The show gets its title from Ms. Catlett’s black-marble “Stargazer” (2007), a reclining female figure that manages to feel just as powerfully assertive as her standing red-cedar sculpture “Homage to My Young Black Sisters” of 1968, with its black-power salute. The reversal of the traditional passivity of the odalisque figure, said the Moroccan-born artist Lalla Essaydi, who upends the convention in her own work, “is definitely something I quote.” And Ms. Catlett’s more militantly upright sculptures seem to reappear in Sanford Biggers’ monumental woodcut “Afro Pick” (2005), and in Roberto Visani’s recycling of guns and other weapons into works that are street-wise, loaded with history and totemic.

In keeping with Ms. Brielmaier’s aim for the show, the impact is not always a matter of visible influence. Mickalene Thomas, for example, said her intricately bedizened paintings and pattern-happy photographs do not draw on Ms. Catlett’s work in any obvious way, but that “she’s been very inspirational.”

“I like how her draftsmanship and sculpting have informed the political impact of images she created,” Ms. Thomas said, allowing work created with a specific ideological bent to nevertheless “take the African American experience and make it universal.”

Another artist in the show, Xaviera Simmons, also talked about her intense admiration for Ms. Catlett’s formal skills, and for the fact that she is “still working in her 90s, and making art that’s so technically savvy and stunning.”
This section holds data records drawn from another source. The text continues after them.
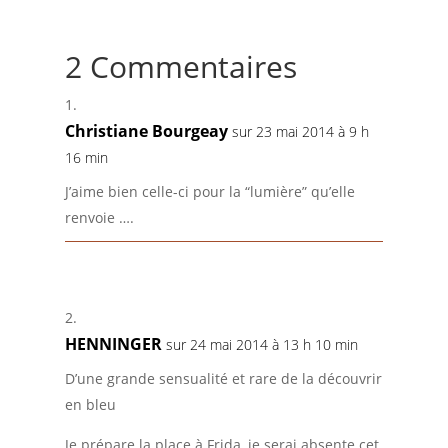
2 Commentaires
Christiane Bourgeay
sur 23 mai 2014 à 9 h
16 min
J’aime bien celle-ci pour la “lumière” qu’elle
renvoie ….
HENNINGER
sur 24 mai 2014 à 13 h 10 min
D’une grande sensualité et rare de la découvrir
en bleu
Je prépare la place à Frida, je serai absente cet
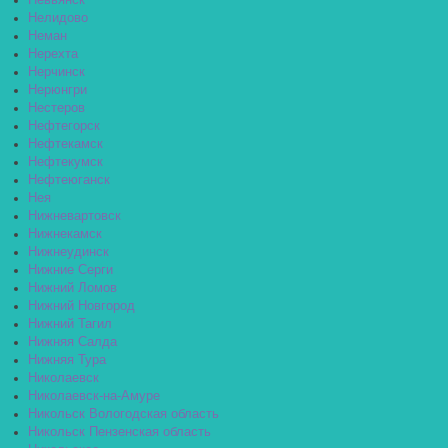
Невьянск
Нелидово
Неман
Нерехта
Нерчинск
Нерюнгри
Нестеров
Нефтегорск
Нефтекамск
Нефтекумск
Нефтеюганск
Нея
Нижневартовск
Нижнекамск
Нижнеудинск
Нижние Серги
Нижний Ломов
Нижний Новгород
Нижний Тагил
Нижняя Салда
Нижняя Тура
Николаевск
Николаевск-на-Амуре
Никольск Вологодская область
Никольск Пензенская область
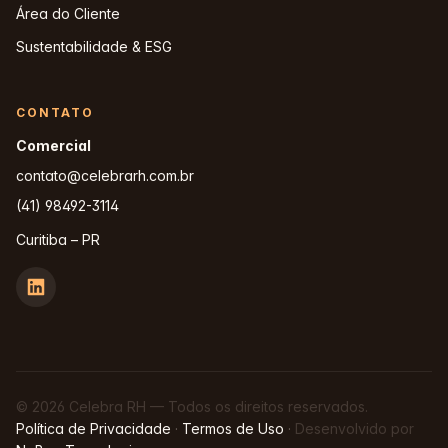
Área do Cliente
Sustentabilidade & ESG
CONTATO
Comercial
contato@celebrarh.com.br
(41) 98492-3114
Curitiba – PR
© 2026 Celebra RH — Todos os direitos reservados.
Política de Privacidade
·
Termos de Uso
·
Desenvolvido por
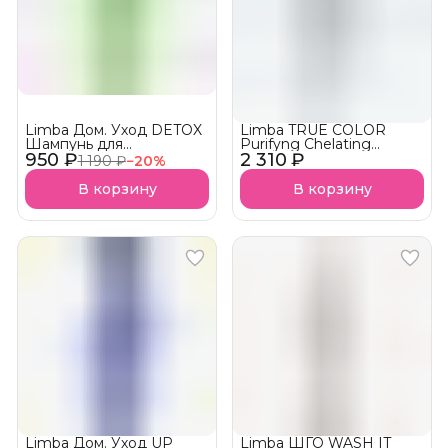
Limba Дом. Уход DETOX
Limba TRUE COLOR
Шампунь для
Purifyng Chelating
950 ₽
нормальной и жирной
2 310 ₽
Shampoo Хелатирующий
1 190 ₽
−
20
%
кожи головы Oily Hair
шампунь
Cleansing АКЦИЯ!
В корзину
В корзину
Limba Дом. Уход UP
Limba ШГО WASH IT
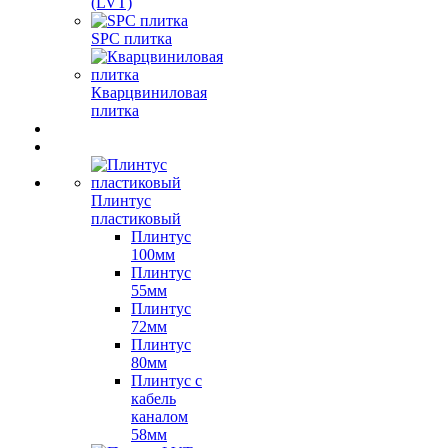
(LVT)
SPC плитка
Кварцвиниловая
плитка
Плинтус
пластиковый
Плинтус
100мм
Плинтус
55мм
Плинтус
72мм
Плинтус
80мм
Плинтус с
кабель
каналом
58мм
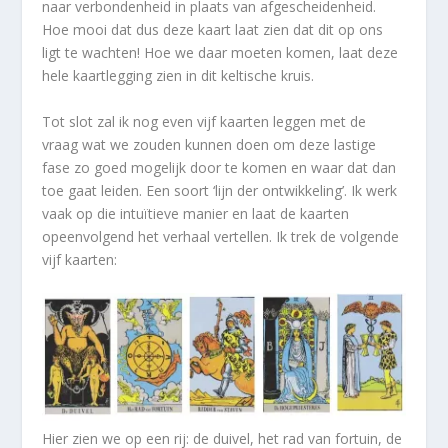
naar verbondenheid in plaats van afgescheidenheid.
Hoe mooi dat dus deze kaart laat zien dat dit op ons
ligt te wachten! Hoe we daar moeten komen, laat deze
hele kaartlegging zien in dit keltische kruis.
Tot slot zal ik nog even vijf kaarten leggen met de
vraag wat we zouden kunnen doen om deze lastige
fase zo goed mogelijk door te komen en waar dat dan
toe gaat leiden. Een soort ‘lijn der ontwikkeling’. Ik werk
vaak op die intuïtieve manier en laat de kaarten
opeenvolgend het verhaal vertellen. Ik trek de volgende
vijf kaarten:
Hier zien we op een rij: de duivel, het rad van fortuin, de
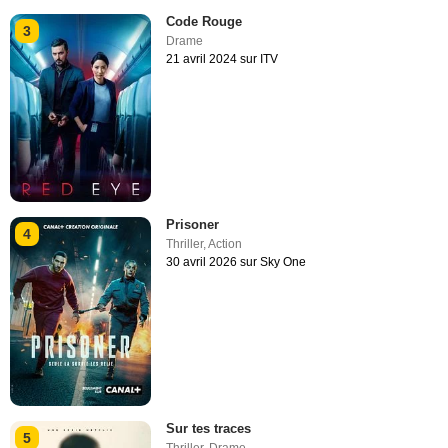
Code Rouge
3
Drame
21 avril 2024 sur ITV
Prisoner
4
Thriller
,
Action
30 avril 2026 sur Sky One
Sur tes traces
5
Thriller
,
Drame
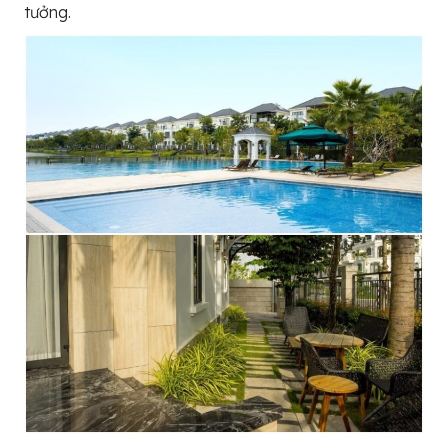
tưởng.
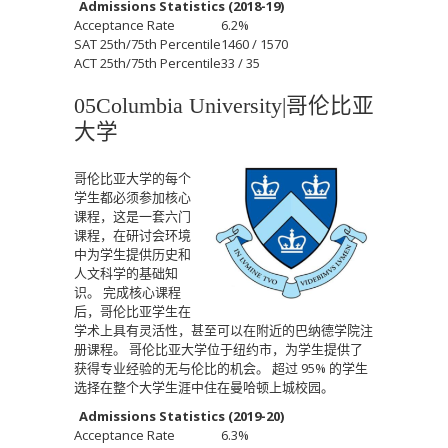
Admissions Statistics (2018-19)
Acceptance Rate
6.2%
SAT 25th/75th Percentile
1460 / 1570
ACT 25th/75th Percentile
33 / 35
05Columbia University|
哥伦比亚
大学
哥伦比亚大学的每个
学生都必须参加核心
课程，这是一套六门
课程，在研讨会环境
中为学生提供历史和
人文科学的基础知
识。
完成核心课程
后，哥伦比亚学生在
学术上具有灵活性，甚至可以在附近的巴纳德学院注
册课程。
哥伦比亚大学位于纽约市，为学生提供了
获得专业经验的无与伦比的机会。
超过 95% 的学生
选择在整个大学生涯中住在曼哈顿上城校园。
Admissions Statistics (2019-20)
Acceptance Rate
6.3%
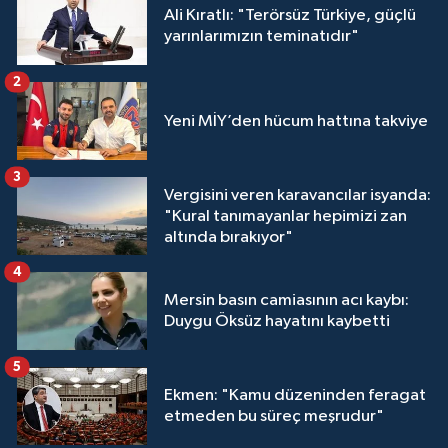
Ali Kıratlı: "Terörsüz Türkiye, güçlü
yarınlarımızın teminatıdır"
2
Yeni MİY’den hücum hattına takviye
3
Vergisini veren karavancılar isyanda:
"Kural tanımayanlar hepimizi zan
altında bırakıyor"
4
Mersin basın camiasının acı kaybı:
Duygu Öksüz hayatını kaybetti
5
Ekmen: "Kamu düzeninden feragat
etmeden bu süreç meşrudur"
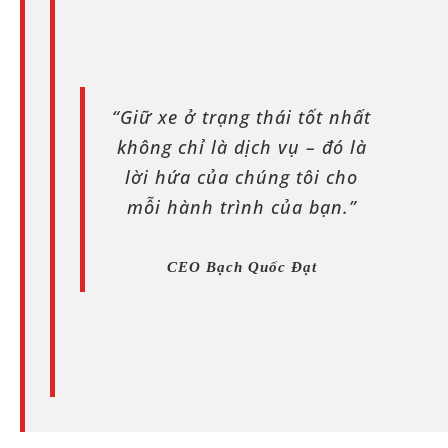
“Giữ xe ở trạng thái tốt nhất
không chỉ là dịch vụ – đó là
lời hứa của chúng tôi cho
mỗi hành trình của bạn.”
CEO Bạch Quốc Đạt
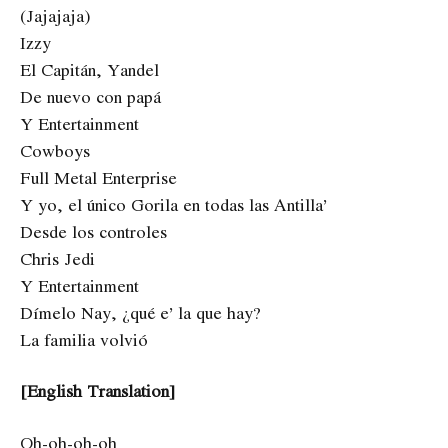
(Jajajaja)
Izzy
El Capitán, Yandel
De nuevo con papá
Y Entertainment
Cowboys
Full Metal Enterprise
Y yo, el único Gorila en todas las Antilla’
Desde los controles
Chris Jedi
Y Entertainment
Dímelo Nay, ¿qué e’ la que hay?
La familia volvió
[English Translation]
Oh-oh-oh-oh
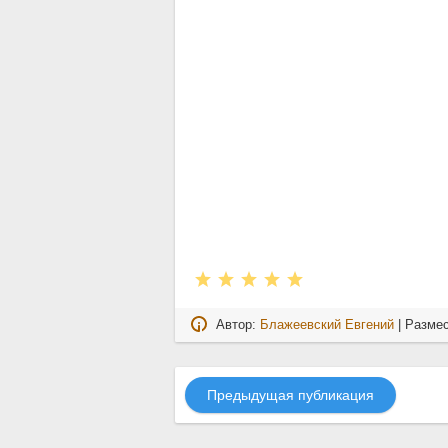
Автор:
Блажеевский Евгений
| Разме
Предыдущая публикация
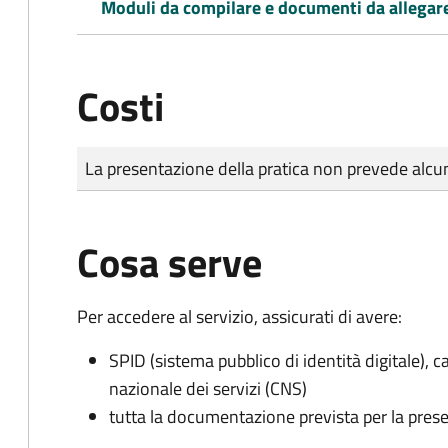
Moduli da compilare e documenti da allegar
Costi
Tipo di pagamento
Importo
La presentazione della pratica non prevede al
Cosa serve
Per accedere al servizio, assicurati di avere:
SPID (sistema pubblico di identità digitale), ca
nazionale dei servizi (CNS)
tutta la documentazione prevista per la prese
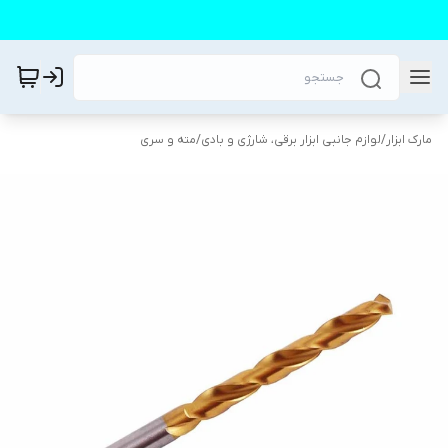
مارک ابزار
/
لوازم جانبی ابزار برقی، شارژی و بادی
/
مته و سری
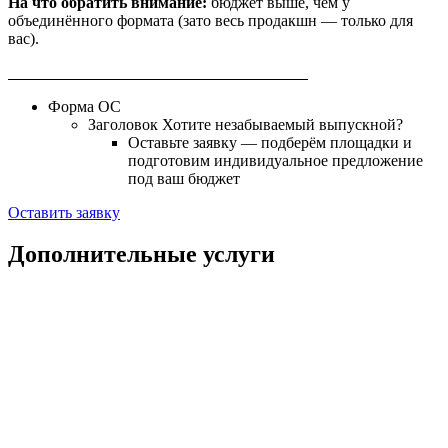
На что обратить внимание:
бюджет выше, чем у
объединённого формата (зато весь продакшн — только для
вас).
Форма ОС
Заголовок Хотите незабываемый выпускной?
Оставьте заявку — подберём площадки и
подготовим индивидуальное предложение
под ваш бюджет
Оставить заявку
Дополнительные услуги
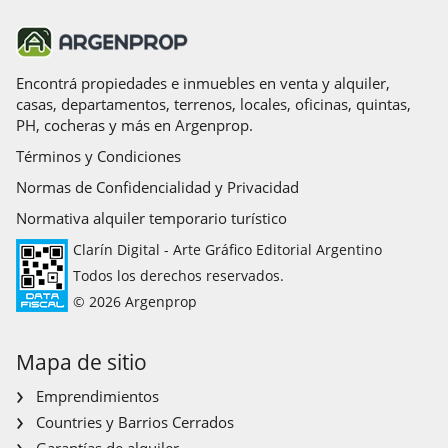
Encontrá propiedades e inmuebles en venta y alquiler,
casas, departamentos, terrenos, locales, oficinas, quintas,
PH, cocheras y más en Argenprop.
Términos y Condiciones
Normas de Confidencialidad y Privacidad
Normativa alquiler temporario turístico
Clarín Digital - Arte Gráfico Editorial Argentino
Todos los derechos reservados.
© 2026 Argenprop
Mapa de sitio
Emprendimientos
Countries y Barrios Cerrados
Garantías de alquiler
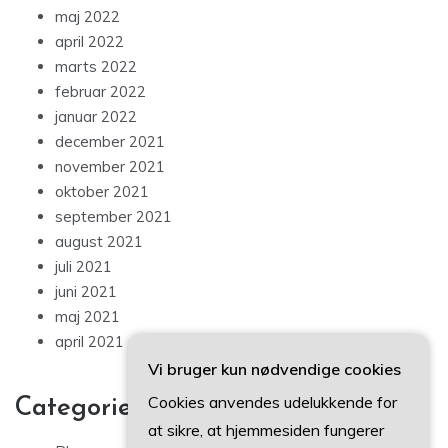
maj 2022
april 2022
marts 2022
februar 2022
januar 2022
december 2021
november 2021
oktober 2021
september 2021
august 2021
juli 2021
juni 2021
maj 2021
april 2021
Vi bruger kun nødvendige cookies
Cookies anvendes udelukkende for
Categories
at sikre, at hjemmesiden fungerer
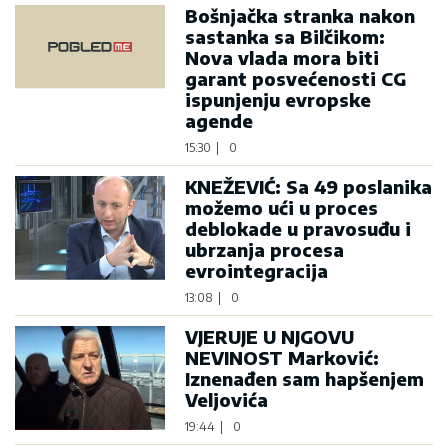
Bošnjačka stranka nakon
sastanka sa Bilčikom:
Nova vlada mora biti
garant posvećenosti CG
ispunjenju evropske
agende
15:30
|
0
KNEŽEVIĆ: Sa 49 poslanika
možemo ući u proces
deblokade u pravosuđu i
ubrzanja procesa
evrointegracija
13:08
|
0
VJERUJE U NJGOVU
NEVINOST Marković:
Iznenađen sam hapšenjem
Veljovića
19:44
|
0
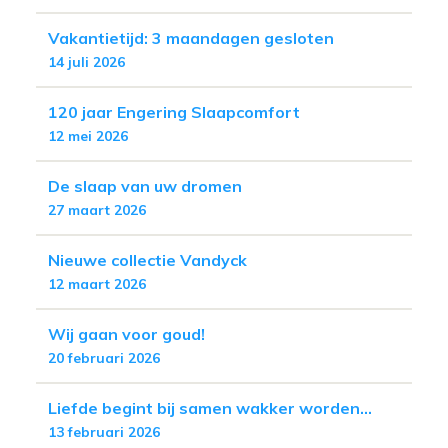
Vakantietijd: 3 maandagen gesloten
14 juli 2026
120 jaar Engering Slaapcomfort
12 mei 2026
De slaap van uw dromen
27 maart 2026
Nieuwe collectie Vandyck
12 maart 2026
Wij gaan voor goud!
20 februari 2026
Liefde begint bij samen wakker worden...
13 februari 2026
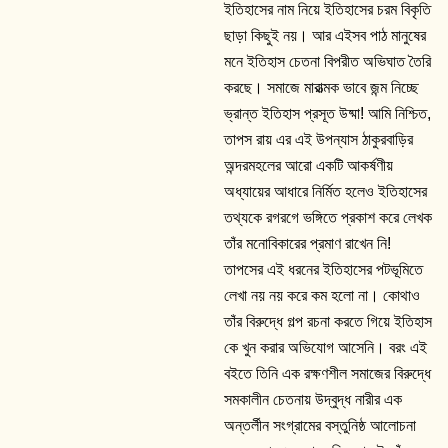
ইতিহাসের নাম নিয়ে ইতিহাসের চরম বিকৃতি
ছাড়া কিছুই নয়। আর এইসব পাঠ মানুষের
মনে ইতিহাস চেতনা বিপরীত অভিঘাত তৈরি
করছে। সমাজে মারাত্মক ভাবে জন্ম নিচ্ছে
ভ্রান্ত ইতিহাস প্রসূত উষ্মা! আমি নিশ্চিত,
তাপস রায় এর এই উপন্যাস ঠাকুরবাড়ির
অন্দরমহলের আরো একটি আকর্ষণীয়
অধ্যায়ের আধারে নির্মিত হলেও ইতিহাসের
তথ্যকে রগরগে ভঙ্গিতে প্রকাশ করে লেখক
তাঁর মনোবিকারের প্রমাণ রাখেন নি!
তাপসের এই ধরনের ইতিহাসের পটভূমিতে
লেখা নয় নয় করে কম হলো না। কোথাও
তাঁর বিরুদ্ধে গল্প রচনা করতে গিয়ে ইতিহাস
কে খুন করার অভিযোগ আসেনি। বরং এই
বইতে তিনি এক রক্ষণশীল সমাজের বিরুদ্ধে
সমকালীন চেতনায় উদ্বুদ্ধ নারীর এক
অন্তর্লীন সংগ্রামের বস্তুনিষ্ঠ আলোচনা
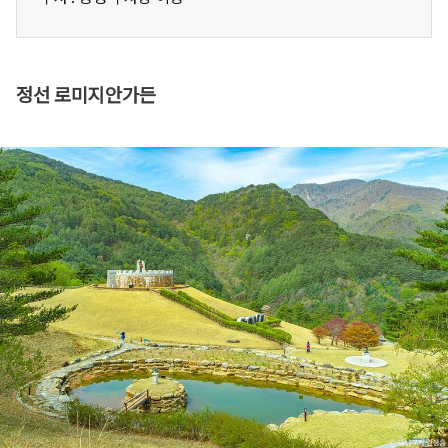
정선 로미지안가든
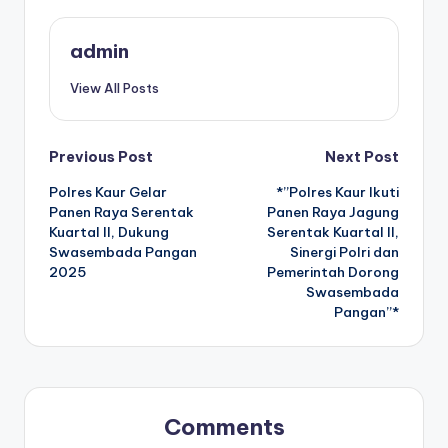
admin
View All Posts
Post
Previous Post
Next Post
Polres Kaur Gelar
*”Polres Kaur Ikuti
navigation
Panen Raya Serentak
Panen Raya Jagung
Kuartal II, Dukung
Serentak Kuartal II,
Swasembada Pangan
Sinergi Polri dan
2025
Pemerintah Dorong
Swasembada
Pangan”*
Comments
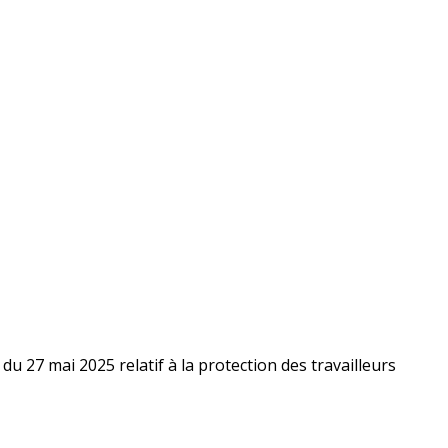
du 27 mai 2025 relatif à la protection des travailleurs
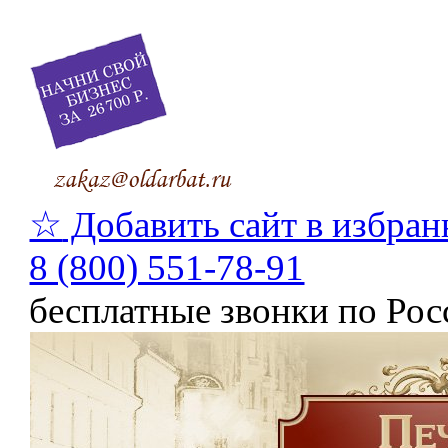
☆
Добавить сайт в избран
8 (800) 551-78-91
бесплатные звонки по Рос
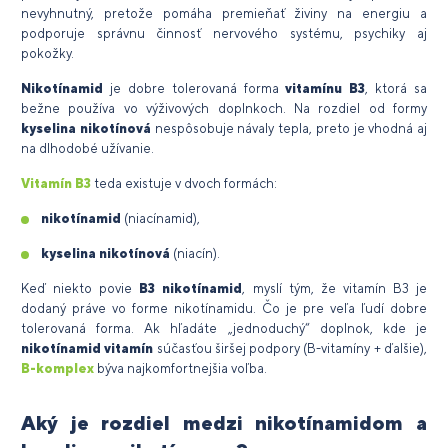
nevyhnutný, pretože pomáha premieňať živiny na energiu a
podporuje správnu činnosť nervového systému, psychiky aj
pokožky.
Nikotínamid
je dobre tolerovaná forma
vitamínu B3
, ktorá sa
bežne používa vo výživových doplnkoch. Na rozdiel od formy
kyselina nikotínová
nespôsobuje návaly tepla, preto je vhodná aj
na dlhodobé užívanie.
Vitamín B3
teda existuje v dvoch formách:
nikotínamid
(niacínamid),
kyselina nikotínová
(niacín).
Keď niekto povie
B3 nikotínamid
, myslí tým, že vitamín B3 je
dodaný práve vo forme nikotínamidu. Čo je pre veľa ľudí dobre
tolerovaná forma. Ak hľadáte „jednoduchý“ doplnok, kde je
nikotínamid vitamín
súčasťou širšej podpory (B-vitamíny + ďalšie),
B-komplex
býva najkomfortnejšia voľba.
Aký je rozdiel medzi nikotínamidom a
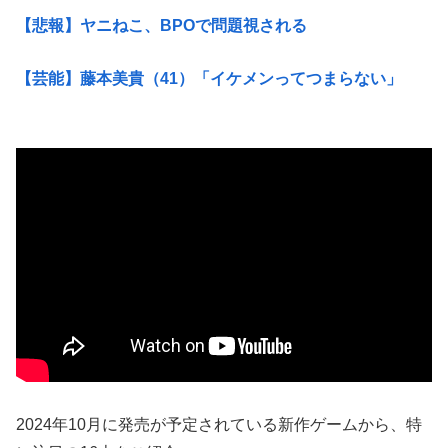
【悲報】ヤニねこ、BPOで問題視される
【芸能】藤本美貴（41）「イケメンってつまらない」
2024年10月に発売が予定されている新作ゲームから、特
“That’s kind of diva,” Ms. Simmons said.

Ms. Simmons is friends with Ms. Catlett’s granddaughters (one of whom, Naima Mora, is known to students of another discipline as a winner on “America’s Next Top Model”). When Ms. Brielmaier decided to include her large-scale photograph “One Day and Back Then (Seated),” which shows Ms. Simmons sitting in the type of rattan chair made famous by Huey P. Newton and wearing little more than black paint and an Afro wig, “I was a little afraid of offending my best friends’ grandmother,” she said. But then again, she thought, Ms. Catlett “has her nudes” — and ultimately, “we all work in the same tradition.”